Liquigas prima, Cannondale poi… ma sempre del grande team di Roberto Amadio parliamo. La corazzata verde è stata l’ultima squadra stellare battente bandiera italiana. Una corazzata durata dieci stagioni, che ha visto una lunga sfilza di campioni, tra cui Basso, Nibali e Sagan.

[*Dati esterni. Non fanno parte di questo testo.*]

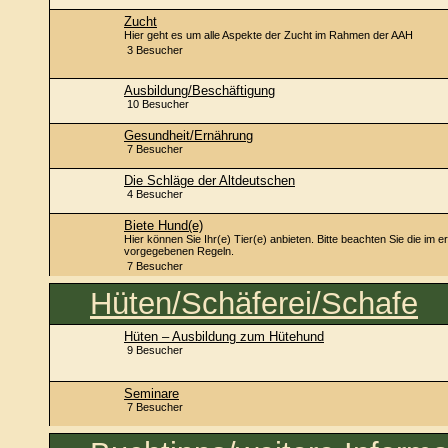
Zucht
Hier geht es um alle Aspekte der Zucht im Rahmen der AAH
3 Besucher
Ausbildung/Beschäftigung
10 Besucher
Gesundheit/Ernährung
7 Besucher
Die Schläge der Altdeutschen
4 Besucher
Biete Hund(e)
Hier können Sie Ihr(e) Tier(e) anbieten. Bitte beachten Sie die im 
vorgegebenen Regeln.
7 Besucher
Hüten/Schäferei/Schafe
Hüten – Ausbildung zum Hütehund
9 Besucher
Seminare
7 Besucher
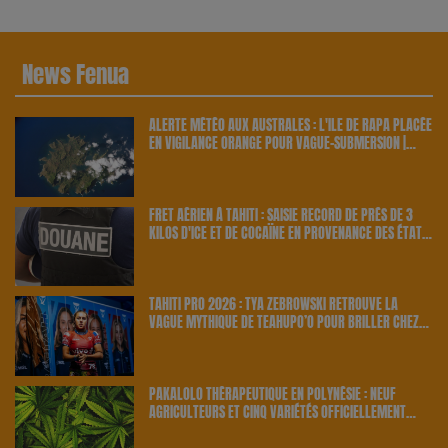
News Fenua
ALERTE MÉTÉO AUX AUSTRALES : L'ÎLE DE RAPA PLACÉE
EN VIGILANCE ORANGE POUR VAGUE-SUBMERSION |
23.6 RADIO
FRET AÉRIEN À TAHITI : SAISIE RECORD DE PRÈS DE 3
KILOS D'ICE ET DE COCAÏNE EN PROVENANCE DES ÉTATS-
UNIS | 23.6 RADIO
TAHITI PRO 2026 : TYA ZEBROWSKI RETROUVE LA
VAGUE MYTHIQUE DE TEAHUPO’O POUR BRILLER CHEZ
ELLE | 23.6 RADIO
PAKALOLO THÉRAPEUTIQUE EN POLYNÉSIE : NEUF
AGRICULTEURS ET CINQ VARIÉTÉS OFFICIELLEMENT
RETENUS PAR LE PAYS | 23.6 RADIO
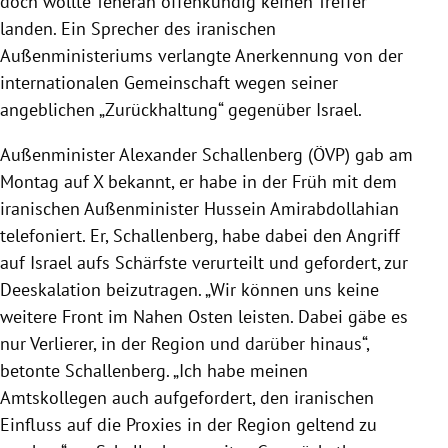
doch wollte Teheran offenkundig keinen Treffer
landen. Ein Sprecher des iranischen
Außenministeriums verlangte Anerkennung von der
internationalen Gemeinschaft wegen seiner
angeblichen „Zurückhaltung“ gegenüber Israel.
Außenminister Alexander Schallenberg (ÖVP) gab am
Montag auf X bekannt, er habe in der Früh mit dem
iranischen Außenminister Hussein Amirabdollahian
telefoniert. Er, Schallenberg, habe dabei den Angriff
auf Israel aufs Schärfste verurteilt und gefordert, zur
Deeskalation beizutragen. „Wir können uns keine
weitere Front im Nahen Osten leisten. Dabei gäbe es
nur Verlierer, in der Region und darüber hinaus“,
betonte Schallenberg. „Ich habe meinen
Amtskollegen auch aufgefordert, den iranischen
Einfluss auf die Proxies in der Region geltend zu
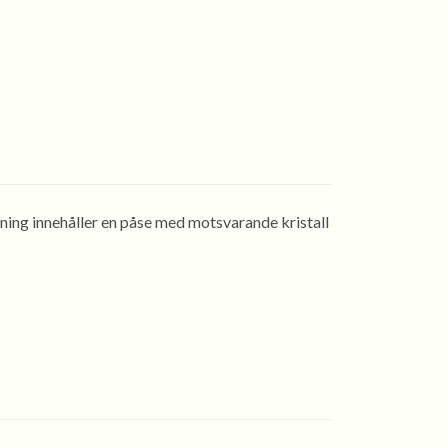
kning innehåller en påse med motsvarande kristall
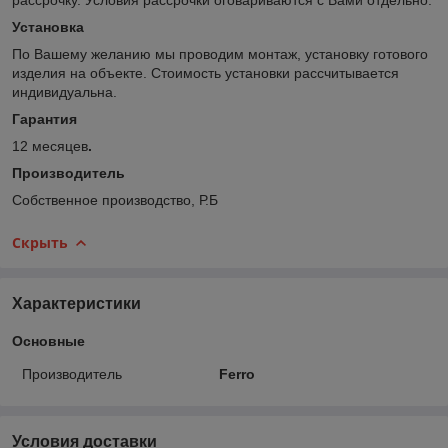
Установка
По Вашему желанию мы проводим монтаж, установку готового
изделия на объекте. Стоимость установки рассчитывается
индивидуальна.
Гарантия
12 месяцев
.
Производитель
Собственное производство, Р.Б
Скрыть
Характеристики
Основные
Производитель
Ferro
Условия доставки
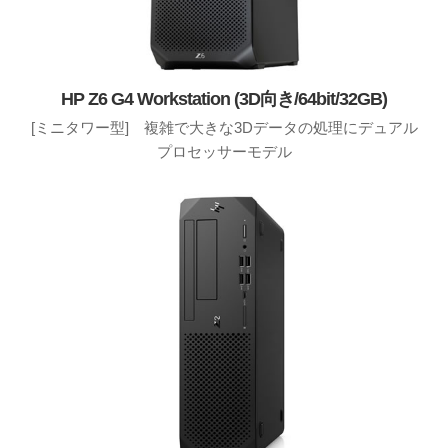
HP Z6 G4 Workstation (3D向き/64bit/32GB)
[ミニタワー型] 複雑で大きな3Dデータの処理にデュアル
プロセッサーモデル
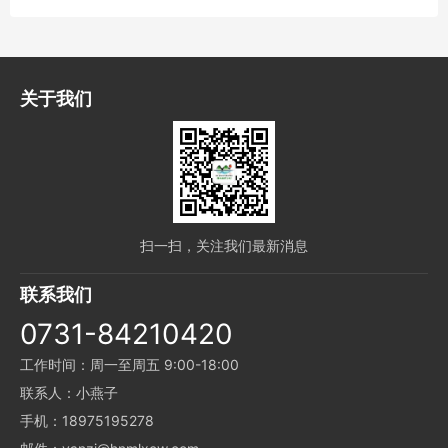
关于我们
扫一扫，关注我们最新消息
联系我们
0731-84210420
工作时间：周一至周五 9:00-18:00
联系人：小燕子
手机：18975195278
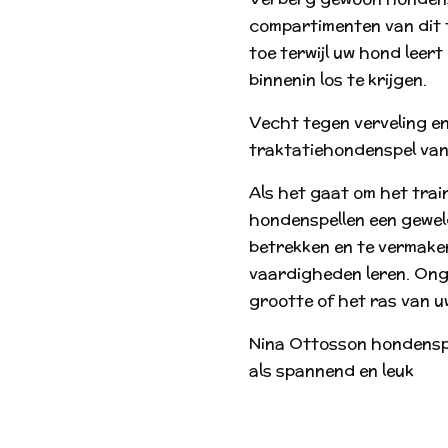
compartimenten van dit t
toe terwijl uw hond leer
binnenin los te krijgen.
Vecht tegen verveling en
traktatiehondenspel van
Als het gaat om het trai
hondenspellen een gewel
betrekken en te vermaken
vaardigheden leren. Onge
grootte of het ras van u
Nina Ottosson hondenspel
als spannend en leuk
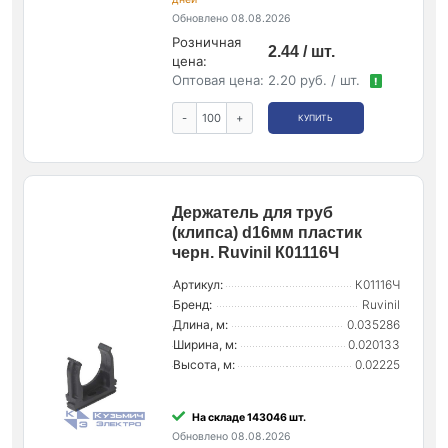
Обновлено 08.08.2026
Розничная
2.44 / шт.
цена:
Оптовая цена:
2.20 руб. / шт.
!
-
+
КУПИТЬ
Держатель для труб
(клипса) d16мм пластик
черн. Ruvinil К01116Ч
Артикул:
К01116Ч
Бренд:
Ruvinil
Длина, м:
0.035286
Ширина, м:
0.020133
Высота, м:
0.02225
На складе 143046 шт.
Обновлено 08.08.2026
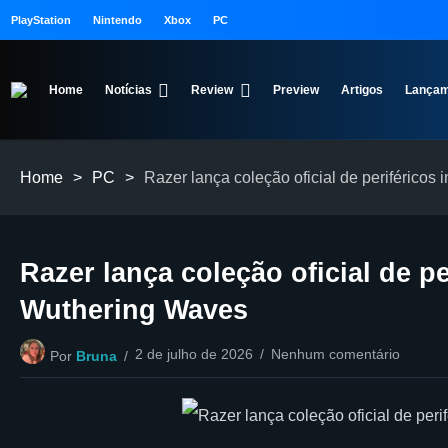
PlayStation
Nintendo
Xbox
PC
Home
Notícias
Review
Preview
Artigos
Lançam
Home
>
PC
>
Razer lança coleção oficial de periférico
Razer lança coleção oficial de p
Wuthering Waves
2 de julho de 2026
Nenhum comentário
Por
Bruna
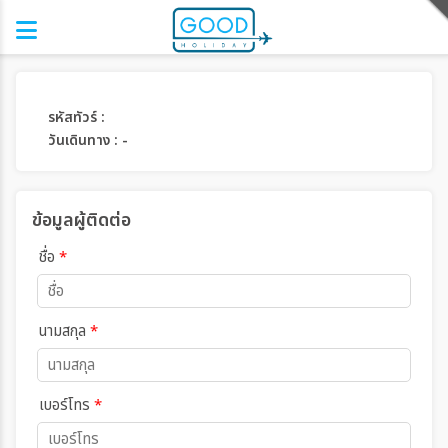
รหัสทัวร์ :
วันเดินทาง : -
ข้อมูลผู้ติดต่อ
ชื่อ
*
นามสกุล
*
เบอร์โทร
*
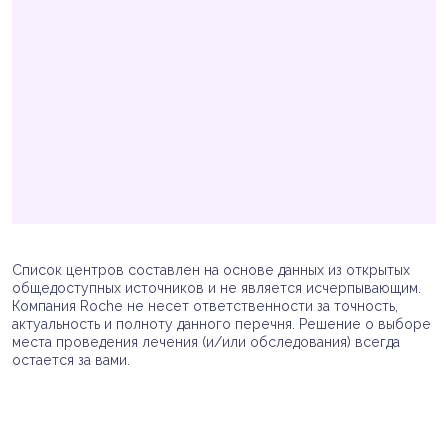
Список центров составлен на основе данных из открытых
общедоступных источников и не является исчерпывающим.
Компания Roche не несет ответственности за точность,
актуальность и полноту данного перечня. Решение о выборе
места проведения лечения (и/или обследования) всегда
остается за вами.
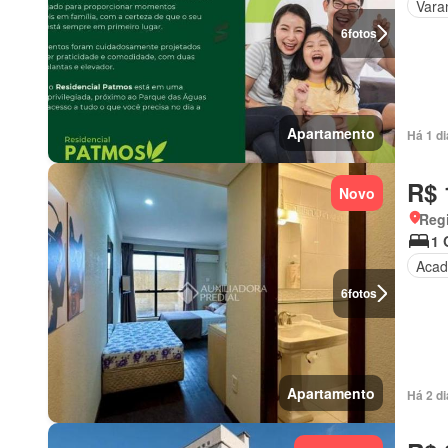
Vara
6
fotos
Apartamento
Há 1 d
R$ 
Novo
Regi
1 
Acad
6
fotos
Apartamento
Há 2 d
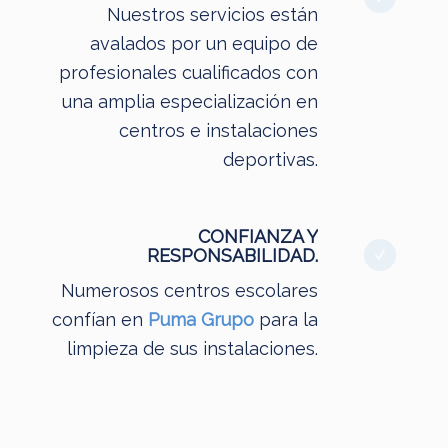
Nuestros servicios están
avalados por un equipo de
profesionales cualificados con
una amplia especialización en
centros e instalaciones
deportivas.
CONFIANZA Y
RESPONSABILIDAD.
Numerosos centros escolares
confían en
Puma Grupo
para la
limpieza de sus instalaciones.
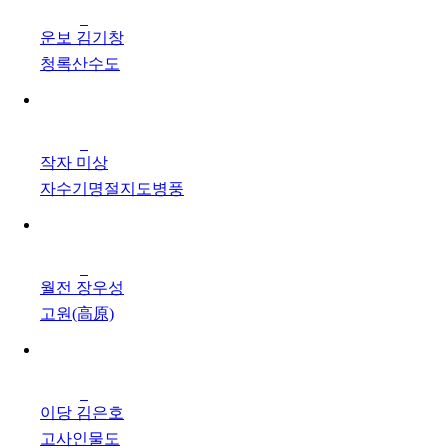
운보 김기창
청록산수도
작자 미상
자수기명절지도병풍
월전 장우성
고원(高原)
이당 김은호
고사인물도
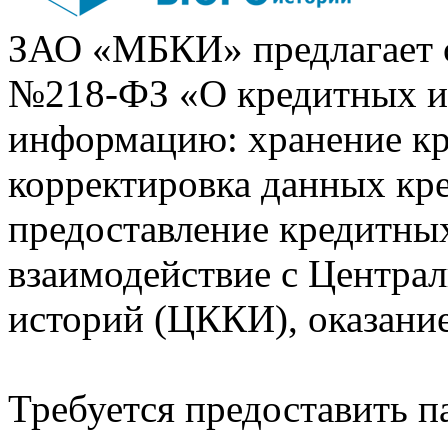
ЗАО «МБКИ» предлагает 
№218-ФЗ «О кредитных 
информацию: хранение кр
корректировка данных кр
предоставление кредитных
взаимодействие с Центра
историй (ЦККИ), оказани
Требуется предоставить 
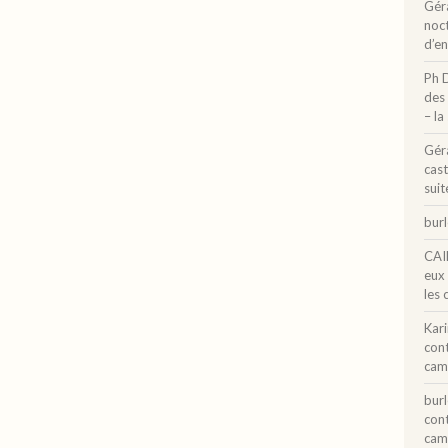
Gér
noct
d’e
Ph 
des 
– la
Gér
cast
suit
bur
CAI
eux
les 
Kar
con
cam
bur
con
cam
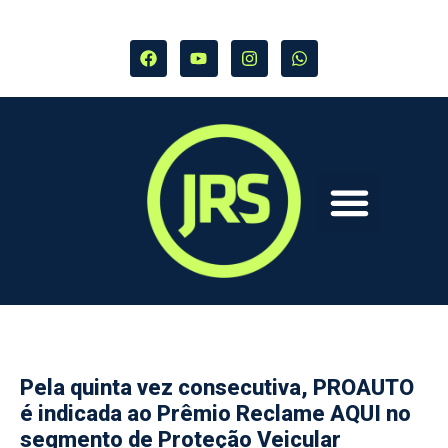
Pela quinta vez consecutiva, PROAUTO
é indicada ao Prêmio Reclame AQUI no
segmento de Proteção Veicular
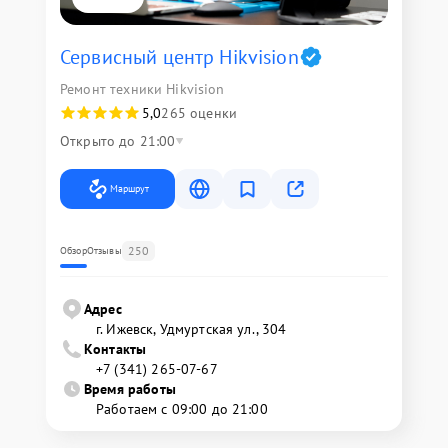
Сервисный центр Hikvision
Ремонт техники Hikvision
5,0
265 оценки
Открыто до 21:00
Маршрут
250
Обзор
Отзывы
Адрес
г. Ижевск, Удмуртская ул., 304
Контакты
+7 (341) 265-07-67
Время работы
Работаем с 09:00 до 21:00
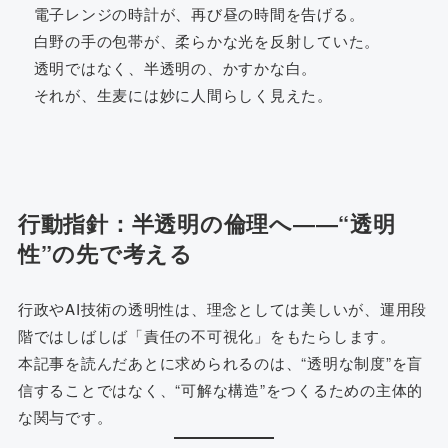
電子レンジの時計が、再び昼の時間を告げる。
白野の手の包帯が、柔らかな光を反射していた。
透明ではなく、半透明の、かすかな白。
それが、生麦には妙に人間らしく見えた。
行動指針：半透明の倫理へ――“透明
性”の先で考える
行政やAI技術の透明性は、理念としては美しいが、運用段
階ではしばしば「責任の不可視化」をもたらします。
本記事を読んだあとに求められるのは、“透明な制度”を盲
信することではなく、“可解な構造”をつくるための主体的
な関与です。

Garzelli il primo a firmare
«Ma il primo fu Garzelli – ricorda Amadio – La Liquigas in qualche modo nacque a Genova, alla partenza del Giro del 2004. Lì, incontrai Paolo Dal Lago, amministratore delegato di Liquigas, che mi chiese del WorldTour. Gli dissi come la pensavo. Rimanemmo che casomai ci saremmo rincontrati. Ad agosto ci ritrovammo dal dottor Paolo Zani, patron di Liquigas, e iniziò l’avventura. Garzelli fu il primo capitano. Puntammo al Giro, ma Stefano da persona intelligente quel era capì che non poteva più puntare ai grandi Giri e così si concentrò sulle corse di un giorno. E infatti successivamente vinse la Tre Valli Varesine e altre tappe. Stefano firmò ai primi di settembre di quella stessa stagione. Ma subito dopo arrivarono tanti altri campioni: Di Luca, Paolini, Pozzato… Partimmo subito bene. La filosofia mia e della dirigenza fu quella d’investire sui giovani. E il primo investimento fu prendere Nibali. Ma anche altri: Kreuziger, Oss, Viviani, Guarnieri che all’inizio faticò parecchio ma che oggi è uno dei migliori apripista».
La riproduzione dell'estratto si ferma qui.